GOAL OF THE EXERCISE:
Will you output all of the data below exactly, omitting the images?

INPUT:
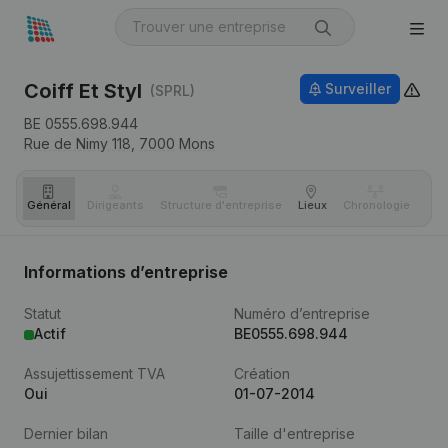
Coiff Et Styl
Surveiller
(SPRL)
BE 0555.698.944
Rue de Nimy 118,
7000
Mons
Général
Dirigeants
Structure d'entreprise
Lieux
Chronologie
Com
Informations d’entreprise
Statut
Numéro d’entreprise
Actif
BE0555.698.944
Assujettissement TVA
Création
Oui
01-07-2014
Dernier bilan
Taille d'entreprise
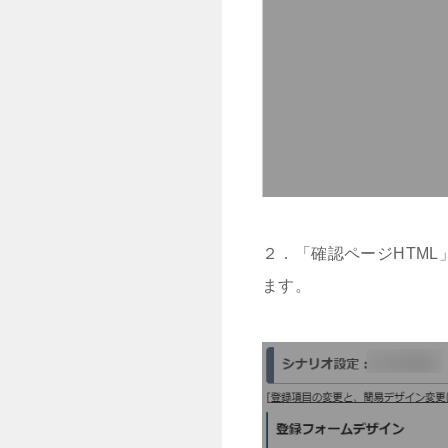
２．「確認ページHTM
ます。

RESULT OF THE EXERCISE:
Coiff Et Styl
Surveiller
(SPRL)
BE 0555.698.944
Rue de Nimy 118,
7000
Mons
Général
Dirigeants
Structure d'entreprise
Lieux
Chronologie
Com
Informations d’entreprise
Statut
Numéro d’entreprise
Actif
BE0555.698.944
Assujettissement TVA
Création
Oui
01-07-2014
Dernier bilan
Taille d'entreprise
２．「確認ページHTM
ます。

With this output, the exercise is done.